Exercise prompt: An exact copy of all the lines below is required, with every image left out.

Data listing:
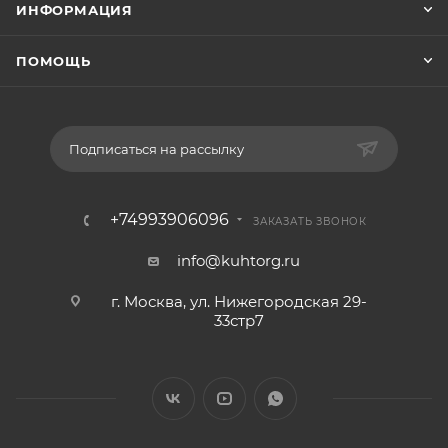
ИНФОРМАЦИЯ
ПОМОЩЬ
Подписаться на рассылку
+74993906096
ЗАКАЗАТЬ ЗВОНОК
info@kuhtorg.ru
г. Москва, ул. Нижегородская 29-
33стр7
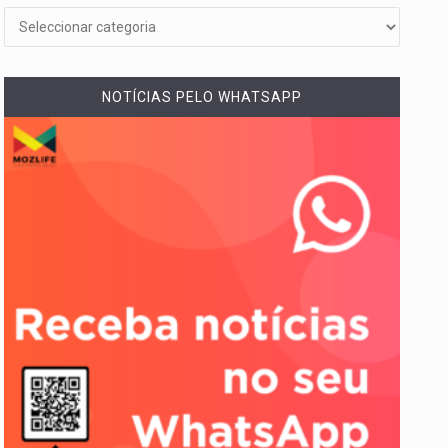
NOTÍCIAS PELO WHATSAPP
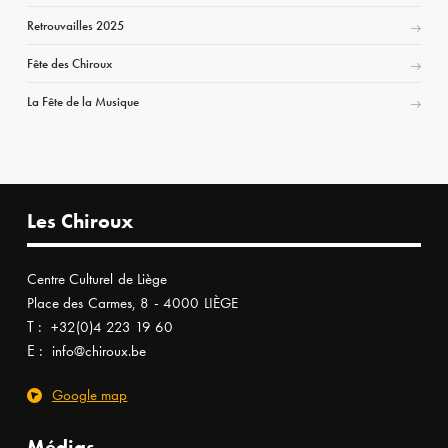
Retrouvailles 2025
Fête des Chiroux
La Fête de la Musique
Les Chiroux
Centre Culturel de Liège
Place des Carmes, 8 - 4000 LIÈGE
T :
+32(0)4 223 19 60
E :
info@chiroux.be
Google map
Médias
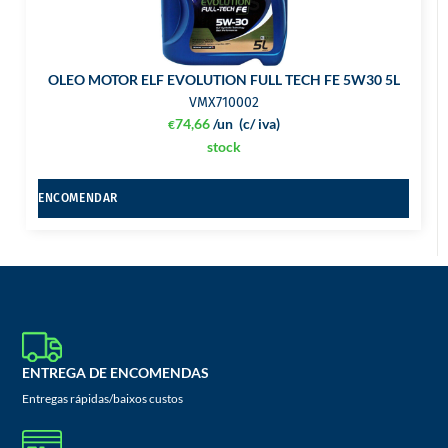
OLEO MOTOR ELF EVOLUTION FULL TECH FE 5W30 5L
VMX710002
74,66
/un
(c/ iva)
€
stock
ENCOMENDAR
ENTREGA DE ENCOMENDAS
Entregas rápidas/baixos custos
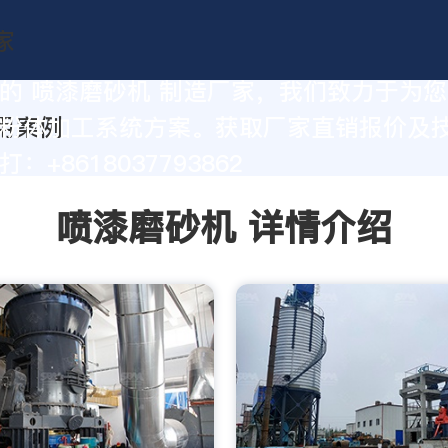
的 喷漆磨砂机 制造厂家，我们致力于为
粉体加工系统方案。获取厂家直销报价及
：+8618037793862
喷漆磨砂机 详情介绍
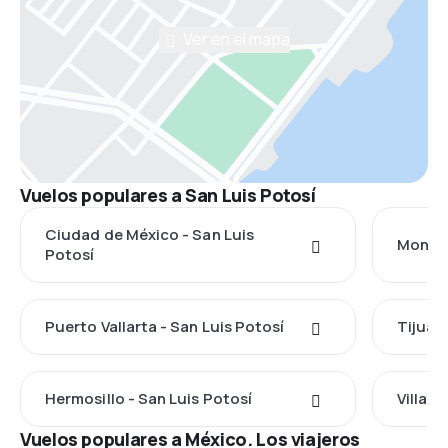
Ver en el mapa
Vuelos populares a San Luis Potosí
Ciudad de México - San Luis
Monter
Potosí
Puerto Vallarta - San Luis Potosí
Tijuan
Hermosillo - San Luis Potosí
Villah
Vuelos populares a México. Los viajeros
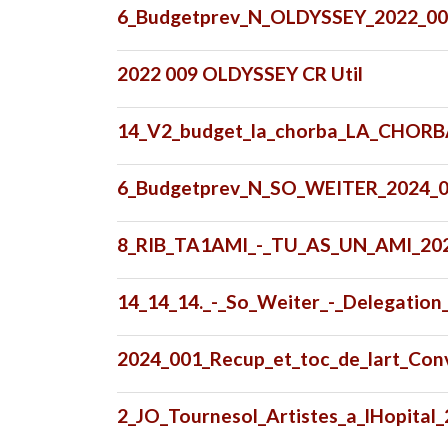
6_Budgetprev_N_OLDYSSEY_2022_00
2022 009 OLDYSSEY CR Util
14_V2_budget_la_chorba_LA_CHORBA
6_Budgetprev_N_SO_WEITER_2024_0
8_RIB_TA1AMI_-_TU_AS_UN_AMI_202
14_14_14._-_So_Weiter_-_Delegati
2024_001_Recup_et_toc_de_lart_Conv
2_JO_Tournesol_Artistes_a_lHopital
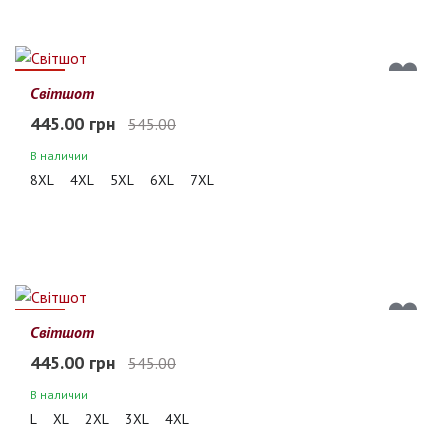
18%
Світшот
445.00 грн
545.00
В наличии
8XL
4XL
5XL
6XL
7XL
18%
Світшот
445.00 грн
545.00
В наличии
L
XL
2XL
3XL
4XL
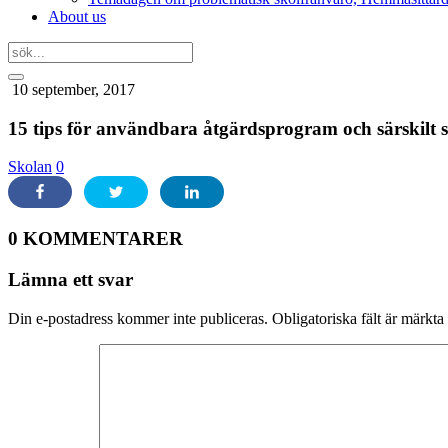
About us
10 september, 2017
15 tips för användbara åtgärdsprogram och särskilt st
Skolan
0
0 KOMMENTARER
Lämna ett svar
Din e-postadress kommer inte publiceras.
Obligatoriska fält är märkta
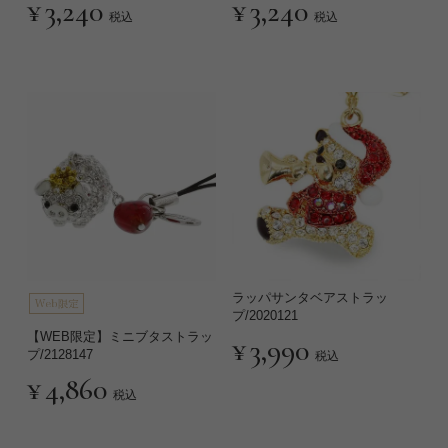
¥
3,240
¥
3,240
税込
税込
ラッパサンタベアストラッ
プ/2020121
【WEB限定】ミニブタストラッ
¥
3,990
プ/2128147
税込
¥
4,860
税込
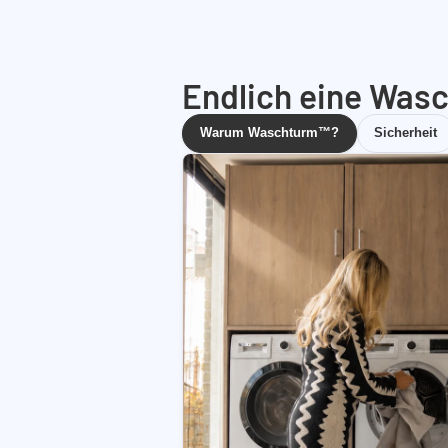
Endlich eine Wasc
Warum Waschturm™?
Sicherheit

Worked solution:
ИНФОРМАЦИЯ
ПОМОЩЬ
Подписаться на рассылку
+74993906096
ЗАКАЗАТЬ ЗВОНОК
info@kuhtorg.ru
г. Москва, ул. Нижегородская 29-
33стр7
NOTÍCIAS PELO WHATSAPP
Retrouvailles 2025
Fête des Chiroux
La Fête de la Musique
Les Chiroux
Centre Culturel de Liège
Place des Carmes, 8 - 4000 LIÈGE
T :
+32(0)4 223 19 60
E :
info@chiroux.be
Google map
Médias
OLEO MOTOR ELF EVOLUTION FULL TECH FE 5W30 5L
VMX710002
74,66
/un
(c/ iva)
€
stock
ENCOMENDAR
ENTREGA DE ENCOMENDAS
Entregas rápidas/baixos custos
的 喷漆磨砂机 制造厂家，我们致力于为
粉体加工系统方案。获取厂家直销报价及
：+8618037793862
喷漆磨砂机 详情介绍
Ver en el mapa
Vuelos populares a San Luis Potosí
Ciudad de México - San Luis
Monter
Potosí
Puerto Vallarta - San Luis Potosí
Tijuan
Hermosillo - San Luis Potosí
Villah
Vuelos populares a México. Los viajeros
6_Budgetprev_N_OLDYSSEY_2022_00
2022 009 OLDYSSEY CR Util
14_V2_budget_la_chorba_LA_CHORBA
6_Budgetprev_N_SO_WEITER_2024_0
8_RIB_TA1AMI_-_TU_AS_UN_AMI_202
14_14_14._-_So_Weiter_-_Delegati
2024_001_Recup_et_toc_de_lart_Conv
2_JO_Tournesol_Artistes_a_lHopital
18%
Світшот
445.00 грн
545.00
В наличии
8XL
4XL
5XL
6XL
7XL
18%
Світшот
445.00 грн
545.00
В наличии
L
XL
2XL
3XL
4XL
About us
10 september, 2017
15 tips för användbara åtgärdsprogram och särskilt st
Skolan
0
0 KOMMENTARER
Lämna ett svar
Din e-postadress kommer inte publiceras.
Obligatoriska fält är märkta
¥
3,240
¥
3,240
税込
税込
ラッパサンタベアストラッ
プ/2020121
【WEB限定】ミニブタストラッ
¥
3,990
プ/2128147
税込
¥
4,860
税込
Endlich eine Wasc
Warum Waschturm™?
Sicherheit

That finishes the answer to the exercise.